WHAT THE TASK ASKS: In the entries below, find every line with "game" and copy it.

[EXCERPTED DATA Boundary: Start]

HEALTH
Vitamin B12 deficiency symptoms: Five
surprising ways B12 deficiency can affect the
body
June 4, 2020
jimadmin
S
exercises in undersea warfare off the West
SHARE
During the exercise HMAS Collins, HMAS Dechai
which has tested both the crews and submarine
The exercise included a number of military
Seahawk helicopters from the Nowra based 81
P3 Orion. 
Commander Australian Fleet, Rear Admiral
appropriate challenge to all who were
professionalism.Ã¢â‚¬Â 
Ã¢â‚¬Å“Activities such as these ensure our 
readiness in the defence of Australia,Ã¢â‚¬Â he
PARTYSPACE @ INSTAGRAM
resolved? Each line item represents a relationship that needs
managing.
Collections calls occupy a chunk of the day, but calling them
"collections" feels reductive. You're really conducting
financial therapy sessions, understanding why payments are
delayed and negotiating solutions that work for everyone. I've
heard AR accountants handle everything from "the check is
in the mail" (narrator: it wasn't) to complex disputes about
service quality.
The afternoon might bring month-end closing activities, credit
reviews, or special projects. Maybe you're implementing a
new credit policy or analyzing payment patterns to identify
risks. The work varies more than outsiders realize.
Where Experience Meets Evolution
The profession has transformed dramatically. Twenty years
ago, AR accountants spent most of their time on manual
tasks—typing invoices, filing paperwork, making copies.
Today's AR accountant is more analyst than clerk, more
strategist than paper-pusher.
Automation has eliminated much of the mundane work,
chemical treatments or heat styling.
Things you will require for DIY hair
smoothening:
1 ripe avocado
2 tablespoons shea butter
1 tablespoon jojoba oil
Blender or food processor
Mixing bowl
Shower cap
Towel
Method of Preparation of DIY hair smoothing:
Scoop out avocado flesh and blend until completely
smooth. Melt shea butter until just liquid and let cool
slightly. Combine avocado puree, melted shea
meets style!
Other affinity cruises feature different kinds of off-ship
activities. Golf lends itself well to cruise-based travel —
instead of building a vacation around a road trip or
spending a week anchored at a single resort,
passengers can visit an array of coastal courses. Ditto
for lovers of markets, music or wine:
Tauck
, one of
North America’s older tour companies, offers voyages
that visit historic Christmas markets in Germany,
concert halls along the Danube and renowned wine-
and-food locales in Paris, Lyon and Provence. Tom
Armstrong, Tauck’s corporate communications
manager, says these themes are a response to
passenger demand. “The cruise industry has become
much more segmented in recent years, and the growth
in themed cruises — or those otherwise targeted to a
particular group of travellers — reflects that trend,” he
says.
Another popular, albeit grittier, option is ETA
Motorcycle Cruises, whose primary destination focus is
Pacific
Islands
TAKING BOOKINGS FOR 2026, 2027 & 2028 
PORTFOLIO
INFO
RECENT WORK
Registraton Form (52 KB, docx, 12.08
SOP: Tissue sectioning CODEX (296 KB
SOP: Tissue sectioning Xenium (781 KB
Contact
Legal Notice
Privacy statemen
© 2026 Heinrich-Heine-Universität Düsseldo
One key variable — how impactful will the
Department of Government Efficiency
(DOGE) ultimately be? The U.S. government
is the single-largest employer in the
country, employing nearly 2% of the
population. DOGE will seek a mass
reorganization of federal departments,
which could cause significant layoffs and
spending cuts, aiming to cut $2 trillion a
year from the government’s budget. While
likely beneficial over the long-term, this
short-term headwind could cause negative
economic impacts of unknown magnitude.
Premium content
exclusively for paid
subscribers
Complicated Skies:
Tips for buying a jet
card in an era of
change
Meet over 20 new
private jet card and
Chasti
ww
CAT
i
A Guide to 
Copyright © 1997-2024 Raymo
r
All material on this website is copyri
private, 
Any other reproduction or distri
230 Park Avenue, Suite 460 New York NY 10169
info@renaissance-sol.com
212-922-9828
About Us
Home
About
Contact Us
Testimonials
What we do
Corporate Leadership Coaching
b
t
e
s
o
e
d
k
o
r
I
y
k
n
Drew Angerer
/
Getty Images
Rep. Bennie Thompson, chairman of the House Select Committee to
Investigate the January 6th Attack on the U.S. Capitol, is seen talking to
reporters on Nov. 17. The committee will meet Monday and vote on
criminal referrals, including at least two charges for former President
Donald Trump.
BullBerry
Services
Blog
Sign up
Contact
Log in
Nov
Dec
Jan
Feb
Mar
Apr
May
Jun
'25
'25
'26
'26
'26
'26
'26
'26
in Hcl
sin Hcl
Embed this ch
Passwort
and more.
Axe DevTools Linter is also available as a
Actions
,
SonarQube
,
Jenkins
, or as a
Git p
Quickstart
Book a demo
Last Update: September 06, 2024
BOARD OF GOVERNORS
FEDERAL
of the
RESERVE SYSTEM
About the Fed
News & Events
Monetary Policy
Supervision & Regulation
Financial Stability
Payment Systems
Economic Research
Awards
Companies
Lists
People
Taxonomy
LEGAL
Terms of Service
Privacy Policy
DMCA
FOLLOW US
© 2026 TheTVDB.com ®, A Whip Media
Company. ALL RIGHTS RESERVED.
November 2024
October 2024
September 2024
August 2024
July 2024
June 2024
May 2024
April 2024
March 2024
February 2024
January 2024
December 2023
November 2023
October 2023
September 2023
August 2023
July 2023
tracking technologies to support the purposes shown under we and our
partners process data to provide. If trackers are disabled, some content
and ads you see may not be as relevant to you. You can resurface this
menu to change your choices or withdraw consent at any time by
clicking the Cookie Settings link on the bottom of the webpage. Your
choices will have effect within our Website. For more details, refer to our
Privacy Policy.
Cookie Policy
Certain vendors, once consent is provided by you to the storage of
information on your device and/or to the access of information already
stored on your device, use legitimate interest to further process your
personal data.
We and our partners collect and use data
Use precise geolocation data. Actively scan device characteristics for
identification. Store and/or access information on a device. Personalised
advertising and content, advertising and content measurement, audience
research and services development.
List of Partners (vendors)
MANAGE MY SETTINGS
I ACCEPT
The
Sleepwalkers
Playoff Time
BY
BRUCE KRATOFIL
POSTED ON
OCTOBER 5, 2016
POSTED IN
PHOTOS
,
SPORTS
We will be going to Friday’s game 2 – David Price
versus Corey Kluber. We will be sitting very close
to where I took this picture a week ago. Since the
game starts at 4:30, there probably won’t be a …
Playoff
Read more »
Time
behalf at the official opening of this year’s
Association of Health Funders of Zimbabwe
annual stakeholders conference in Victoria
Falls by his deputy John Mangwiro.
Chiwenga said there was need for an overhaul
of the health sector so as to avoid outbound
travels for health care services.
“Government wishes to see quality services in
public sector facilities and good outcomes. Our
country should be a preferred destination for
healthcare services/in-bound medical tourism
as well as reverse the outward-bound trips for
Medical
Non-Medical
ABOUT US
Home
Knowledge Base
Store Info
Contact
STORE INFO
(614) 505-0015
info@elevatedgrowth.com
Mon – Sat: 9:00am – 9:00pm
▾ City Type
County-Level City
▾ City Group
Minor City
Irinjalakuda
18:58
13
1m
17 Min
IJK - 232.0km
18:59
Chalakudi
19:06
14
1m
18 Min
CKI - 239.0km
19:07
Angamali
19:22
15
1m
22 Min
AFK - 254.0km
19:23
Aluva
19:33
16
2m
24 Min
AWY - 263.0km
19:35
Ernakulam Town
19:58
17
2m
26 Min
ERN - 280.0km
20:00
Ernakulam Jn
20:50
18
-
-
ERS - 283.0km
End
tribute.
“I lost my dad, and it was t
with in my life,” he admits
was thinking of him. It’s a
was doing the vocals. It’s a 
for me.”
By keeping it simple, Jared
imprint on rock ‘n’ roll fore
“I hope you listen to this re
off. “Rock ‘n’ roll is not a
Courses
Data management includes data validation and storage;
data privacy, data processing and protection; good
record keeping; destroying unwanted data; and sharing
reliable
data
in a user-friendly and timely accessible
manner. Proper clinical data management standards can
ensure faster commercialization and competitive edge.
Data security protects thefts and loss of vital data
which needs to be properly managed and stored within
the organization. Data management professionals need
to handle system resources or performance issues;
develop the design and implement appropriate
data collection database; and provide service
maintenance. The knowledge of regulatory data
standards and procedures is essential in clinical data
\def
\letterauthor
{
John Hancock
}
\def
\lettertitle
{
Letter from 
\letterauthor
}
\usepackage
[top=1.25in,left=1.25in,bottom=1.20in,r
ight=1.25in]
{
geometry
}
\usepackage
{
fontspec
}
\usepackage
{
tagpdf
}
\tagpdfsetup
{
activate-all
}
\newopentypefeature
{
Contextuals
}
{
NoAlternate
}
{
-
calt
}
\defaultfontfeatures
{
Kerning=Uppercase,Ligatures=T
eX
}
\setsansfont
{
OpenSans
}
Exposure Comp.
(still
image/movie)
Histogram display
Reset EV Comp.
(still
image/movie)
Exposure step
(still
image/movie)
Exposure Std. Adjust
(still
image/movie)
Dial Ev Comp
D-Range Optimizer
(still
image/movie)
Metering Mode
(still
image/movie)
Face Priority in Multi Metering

[EXCERPTED DATA Boundary: End]

EXERCISE SOLUTION:
We will be going to Friday’s game 2 – David Price
game starts at 4:30, there probably won’t be a …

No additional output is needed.